This repository contains starter code for COMP597: Sustainability in Systems Design - Energy Efficiency analysis using CodeCarbon.
The starter code provides the basics to train a machine learning model using PyTorch. More precisely, the provided code is a command line tool that is designed to be easily extended with new features. It provides the basics to add models, add command line arguments for configuration purposes, add data collection methods, or modify the training loop.
The repository also provides you with the means to run the code both locally and on Slurm. The expectations are that the Slurm nodes managed by the schools will be used for the final experiments, but if you have a GPU with Cuda and wish to test your code locally, you will find everything you need to do so as well (assuming a Linux host).
As mentioned above, the provided code is a command line tool. The entry point is the launch.py file, located at the root of this repository. Running the python3 launch.py --help (locally) or srun.sh --help (Slurm) will print a basic help message listing all the possible flags that can be used to configure the execution of a training loop.
Before digging straight into the code, visit the documentation. It provides details about the provided code, the required Python environment, how to use Slurm in the context of this project, and how to extend the code provided.

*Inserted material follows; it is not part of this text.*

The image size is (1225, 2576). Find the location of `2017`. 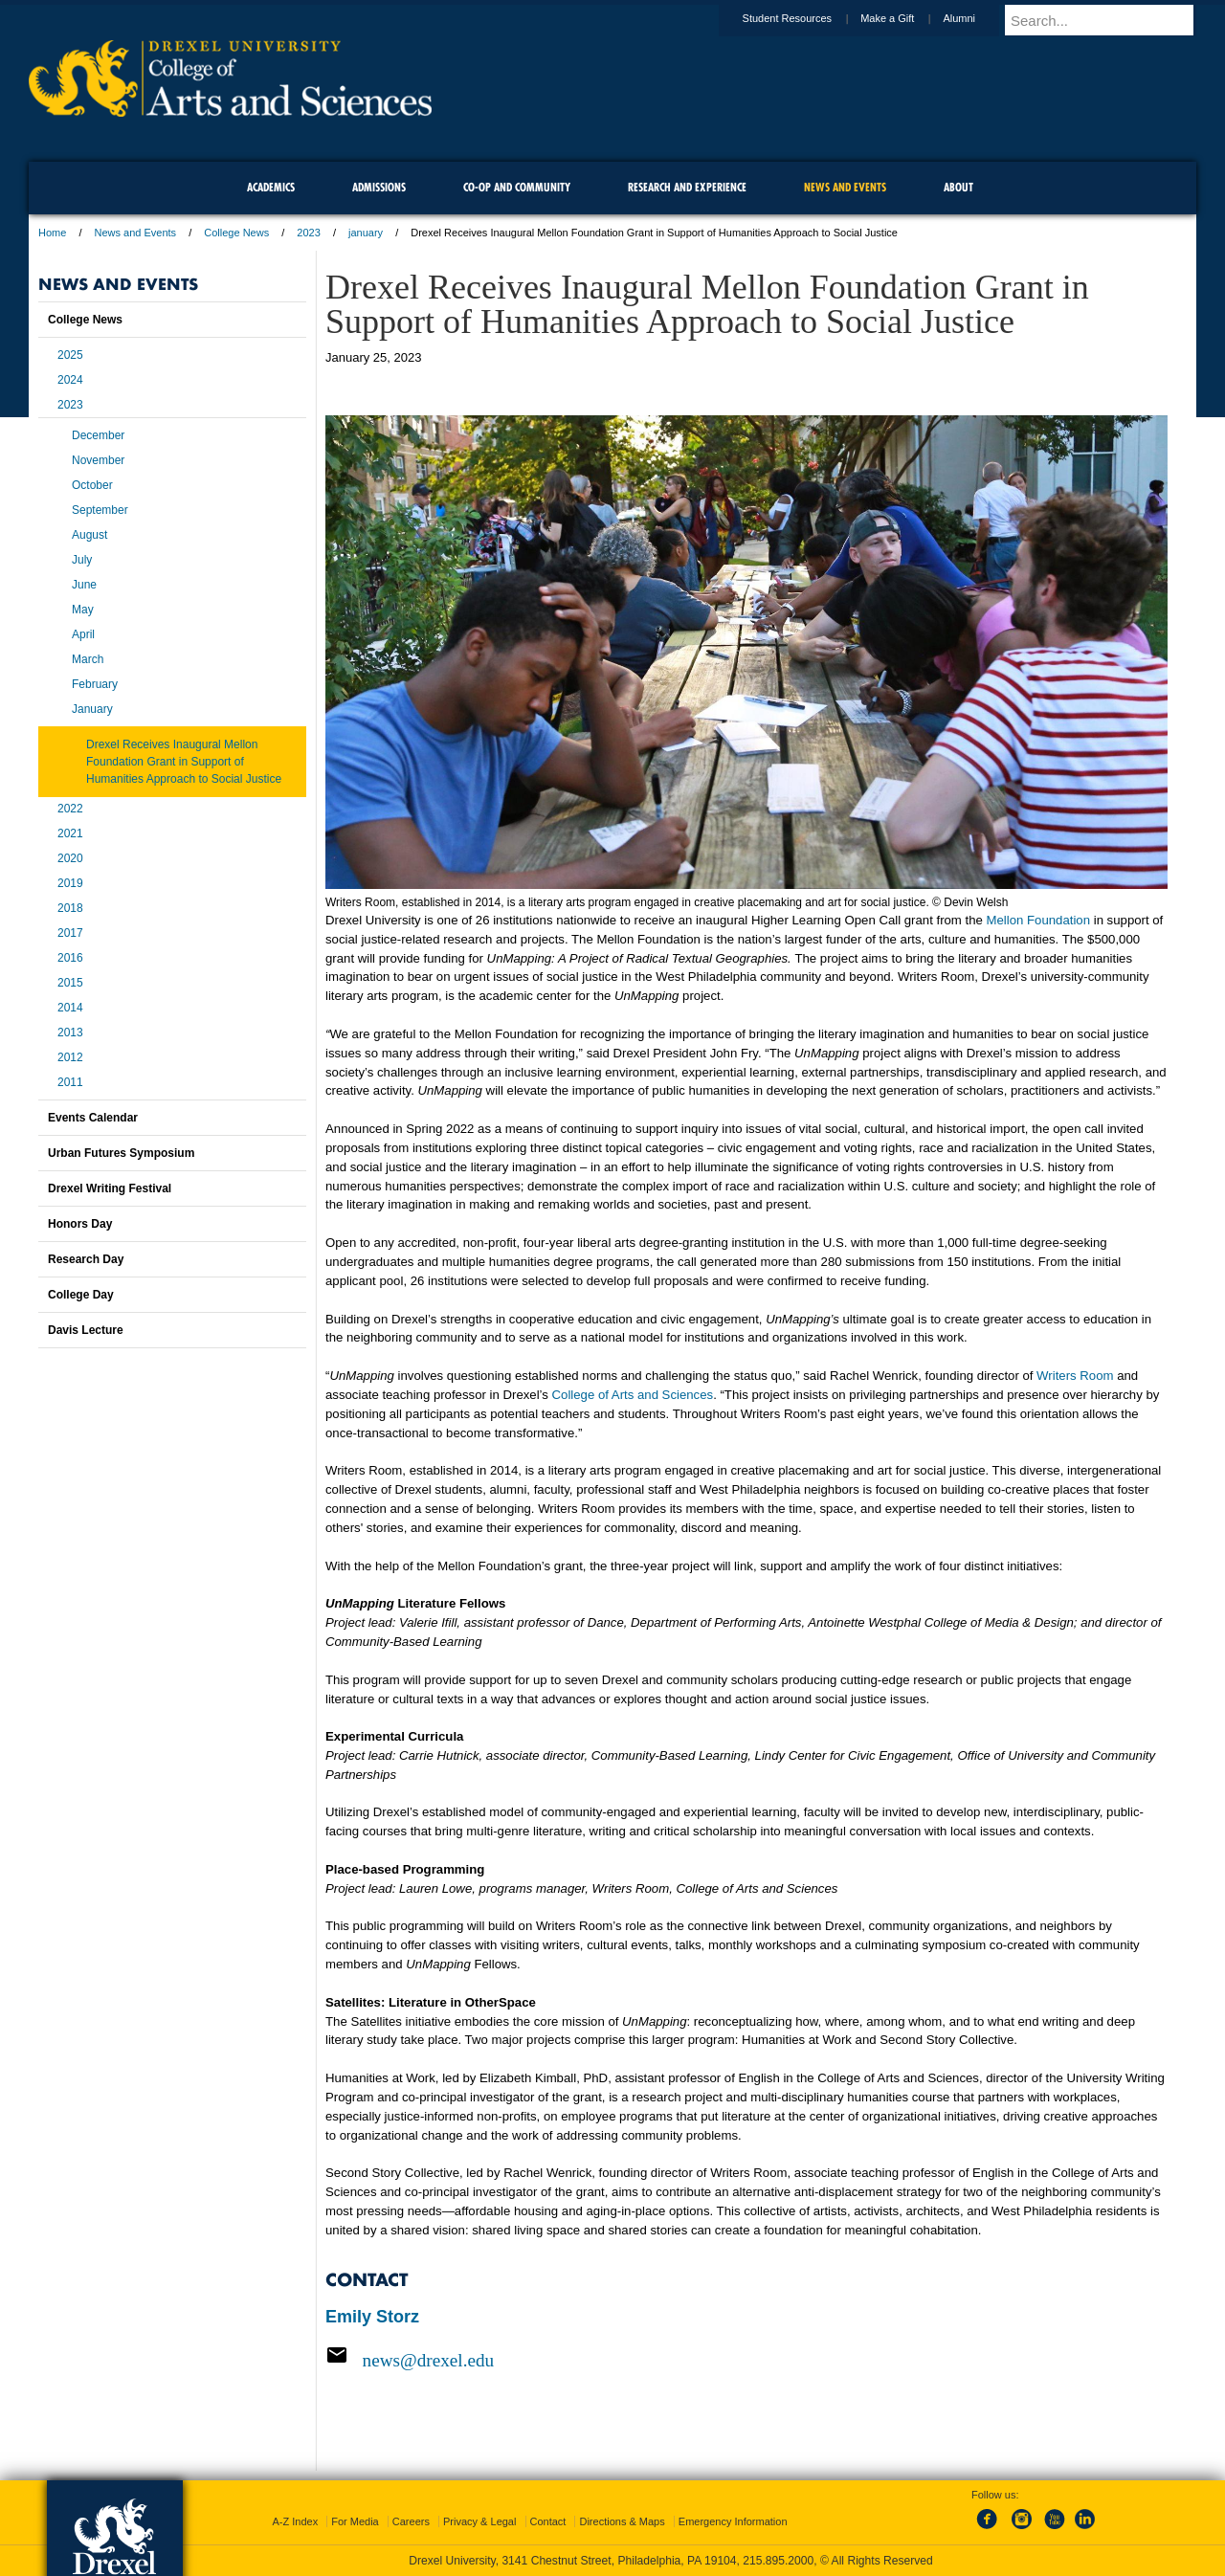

| Milabench Benchmark Name | Milabench Source Code | Model Name | Type | Architecture | Size | Documentation | Dataset | Pretrained Weights | Notes |
|---|---|---|---|---|---|---|---|---|---|
| bert-tf32-fp16 | milabench/benchmarks/huggingface |
BERT | NLP | Transformer | 116M | HuggingFace Documentation | Synthetic Dataset from MilaBench | No pre-trained weights, Milabench uses the default HugginFace config. See how Milabench creates the model here | N/A |
| N/A | milabench/benchmarks/huggingface |
DistilBERT | NLP | Transformer | 67M | HuggingFace Documentation | Synthetic Dataset from MilaBench | HuggingFace Model Card, See how Milabench loads the model here | N/A |
| t5 | milabench/benchmarks/huggingface |
T5 | NLP | Transformer | 220M | HuggingFace Documentation | Synthetic Dataset from MilaBench | HuggingFace T5 Base Model Card, See how Milabench loads the model here | N/A |
| N/A | milabench/benchmarks/huggingface |
OPT | NLP | Transformer | 350M | HuggingFace Documentation | Synthetic Dataset from MilaBench | HuggingFace Opt-350M Model Card, See how Milabench loads the model here | N/A |
| N/A | milabench/benchmarks/torchvision |
Resnet152 | CV | CNN | 60M | Pytorch Model Documentation | FakeImageNet | TorchVison pretrained weights | N/A |
| convnext_large-tf32-fp16 | milabench/benchmarks/torchvision |
ConvNext Large | CV | CNN | 200M | Pytorch Model Documentation | FakeImageNet | TorchVision pretrained weights | N/A |
| regnet_y_128gf | milabench/benchmarks/torchvision |
RegNet Y 128GF | CV | CNN,RNN | 693M | PyTorch Model Documentation | FakeImageNet | TorchVision pretrained weight | N/A |
| vjepa-single | milabench/benchmarks/vjepa |
V-Jepa2 | CV | Transformer | 632M | Source library | MilaBench FakeVideo Dataset Generation | No pre-trained weights, see how they load the model here using the init_video_model. |
It would be best to create a gitsubmodule to import the library they use under src/models/vjepa2/, or similar. |
| pna | milabench/benchmarks/geo_gnn |
PNA | Graphs | GNN | 4M | Torch Geometric Documentation | Milabench uses a subset of PCQM4Mv2, which they obtain with this code | No pretrained weights, as Milabench trains a model from scratch using a subset of PCQM4Mv2. See the model configuration here | N/A |
| recursiongfn | milabench/benchmarks/recursiongfn |
GFlowNet | Graphs | GFlowNet, T. | 600M | Paper introducing model, library used by Milabench | No dataset as it is a generative task. | Unfortunately, there is no documentation, but the weights are from here | It would be best to create a gitsubmodule to import the library they use under src/models/gflownet/, or similar. |
| whisper | milabench/benchmarks/huggingface |
Whisper | ASR | Transformer | 37.8M | HuggingFace Documentation | Synthetic Dataset from MilaBench | HuggingFace Whisper Tiny Model Card, See how Milabench creates the model here | N/A |
Some of the datasets you will be using are larger the storage provided for this course. The reality is that you do not need a full dataset to do energy measurements. A subset allowing for a few hundred or thousand iterations is sufficient to get meaningful results. Remember, we are not measuring the performance of the models, so there is no need to train for a certain accuracy or other metric.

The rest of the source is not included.